The collapse of this pyramid during the reign of Sneferu is the likely reason for the change from 54 to 43 degrees of his second pyramid at Dahshur, the Bent Pyramid.3
https://en.wikipedia.org/wiki/Meidum#Pyramid2
the Maidum Pyramid is made out of rocks, and yet it collapsed. Obviusly a pyramid made out of soft and flexible pillows would have a much greater tendency to shift and thus collapse and would have to be built much more carefully.

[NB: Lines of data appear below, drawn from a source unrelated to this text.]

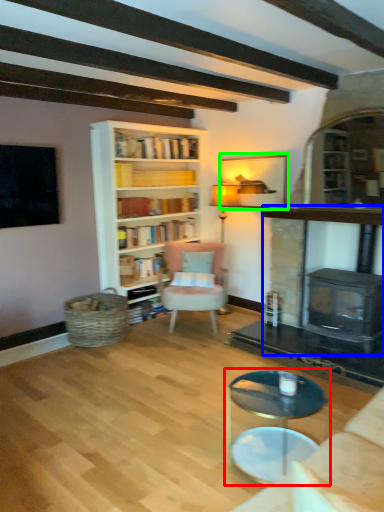 Question: Considering the real-world distances, which object is closest to coffee table (highlighted by a red box)? fireplace (highlighted by a blue box) or picture frame (highlighted by a green box).

Choices:
 (A) fireplace
 (B) picture frame

Answer: (A) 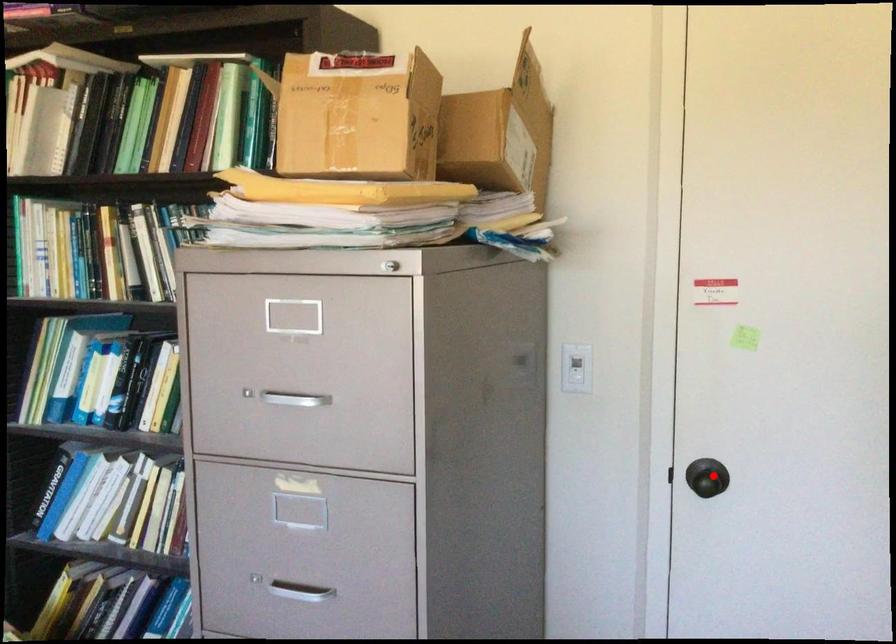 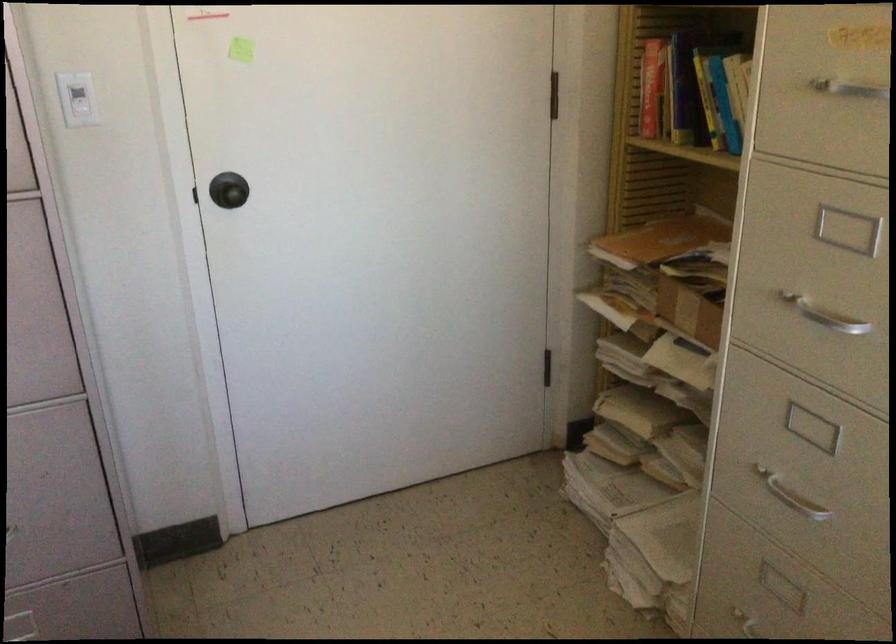 Find the pixel in the second image that matches the highlighted location in the first image.

(228, 190) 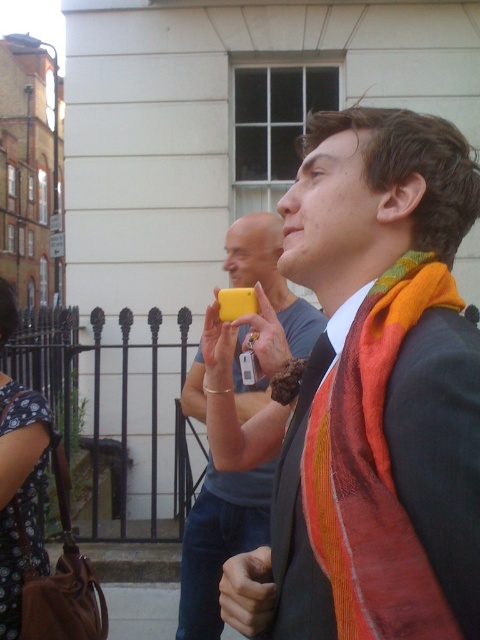 From the picture: You are standing in front of the white building with the black wrought iron fence. There are two points marked in the image. The first point is at coordinates point (309, 476) and the second point is at point (37, 392). Which of these two points is closer to you?

Point (309, 476) is closer to the camera than point (37, 392).

You are a photographer trying to capture a candid shot of the scene. You want to ensure that both the multicolored woven scarf at right and the dark floral dress at lower left are in focus. Given that your camera can only focus on objects within a 5 feet range of each other, will you be able to achieve this?

The distance between the multicolored woven scarf at right and the dark floral dress at lower left is 5.63 feet, which exceeds the camera focus range of 5 feet. Therefore, you cannot have both in focus simultaneously.

You are a delivery person standing at the dark floral dress at lower left position. You need to hand over a package to the person holding the matte orange scarf at right. What is the shortest distance you need to walk to reach them?

The shortest distance you need to walk is 1.53 meters to reach the matte orange scarf at right from the dark floral dress at lower left position. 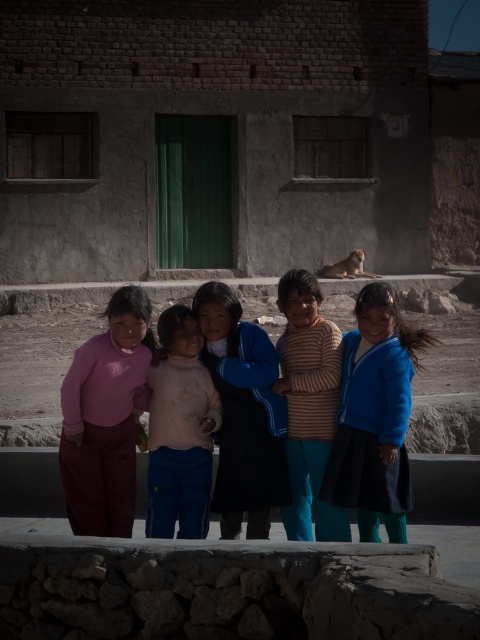 Does blue woolen sweater at center appear over white soft turtleneck sweater at center?

Yes.

Between blue woolen sweater at center and white soft turtleneck sweater at center, which one is positioned lower?

white soft turtleneck sweater at center is lower down.

What are the coordinates of `blue woolen sweater at center` in the screenshot? It's located at (242, 413).

Consider the image. Is white soft turtleneck sweater at center further to the viewer compared to striped knit sweater at center?

That is False.

Between white soft turtleneck sweater at center and striped knit sweater at center, which one appears on the left side from the viewer's perspective?

Positioned to the left is white soft turtleneck sweater at center.

Between point (184, 520) and point (297, 300), which one is positioned behind?

Positioned behind is point (297, 300).

Identify the location of white soft turtleneck sweater at center. Image resolution: width=480 pixels, height=640 pixels. (180, 429).

Does blue woolen sweater at center appear under striped knit sweater at center?

Indeed, blue woolen sweater at center is positioned under striped knit sweater at center.

Is point (252, 515) closer to camera compared to point (332, 435)?

No.

Who is more distant from viewer, (223,307) or (282,337)?

The point (282,337) is more distant.

Where is `blue woolen sweater at center`? blue woolen sweater at center is located at coordinates (242, 413). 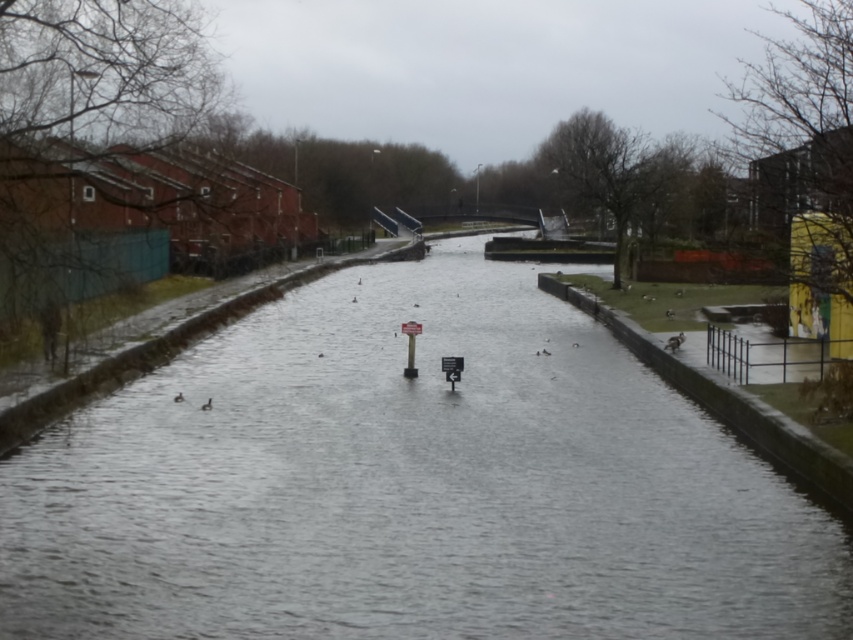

You may remember the fairy tale of "The Princess and the Pea":
The story tells of a prince who wants to marry a princess but is having difficulty finding a suitable wife. Something is always wrong with those he meets and he cannot be certain they are real princesses because they have bad table manners or they are not his type. One stormy night a young woman drenched with rain seeks shelter in the prince's castle. She claims to be a princess, so the prince's mother decides to test their unexpected, unwitting guest by placing a pea in the bed she is offered for the night, covered by huge mattresses and 20 feather-beds. In the morning, the guest tells her hosts that she endured a sleepless night, kept awake by something hard in the bed that she is certain has bruised her. The prince rejoices at her bruised back. A huge wedding takes place in the palace. The prince couldn't believe that he found his true princess. Only a real princess would have the sensitivity to feel a pea through such a quantity of bedding, so the two are married. The story ends with the pea being placed in a museum, where according to the story it can still be seen today unless someone has removed it.
https://www.google.com/search?q=the+princes+and+the+peaa&oq=the+princes+and+the+peaa&aqs=chrome..69i57j0l7.6990j0j7&sourceid=chrome&ie=UTF-83
Recently I did something vaguely similar. I put another mattress on top of my mattress and box spring. And apparently the flexibility of the two mattesses combines to make a somewhat unstable platform which sometimes threatens to slant too much and roll me off the bed.
So I wonder about the stability of three mattresses one on top of the other, and four mattresses one on top of the other, and so on.
So how stable will ten pillows one on top of the other be, or twenty, or thirty or forty, and so on?
If the protagonists needs a pile 200 pillows high to survive his fall, but the pile keeps sliding down and collapsing whenever they try to pile higher than 100 pillows, he will be doomed.
In my opinion, the protagonist would be much more likely to survive a jump into a pile of pillows from a ten meter church tower than from a hundred meter tower.
And if he lands on a flat topped pyramid (or half pyramid leaning against a church) much more than about ten meters tall, his landing is likely to cause the pyramid of pillows to collapse and spill out and he might get buried by pillows during that collapse and his friends might have to frantically dig him out of the pillows before he suffocates.
So I can imagine a story where a technological or magical time traveler keeps going back in time to the protagonist's jump off the tower, each time getting the people to build the pile of pillows a different way in the hope that this new arrangement might save the protagonist.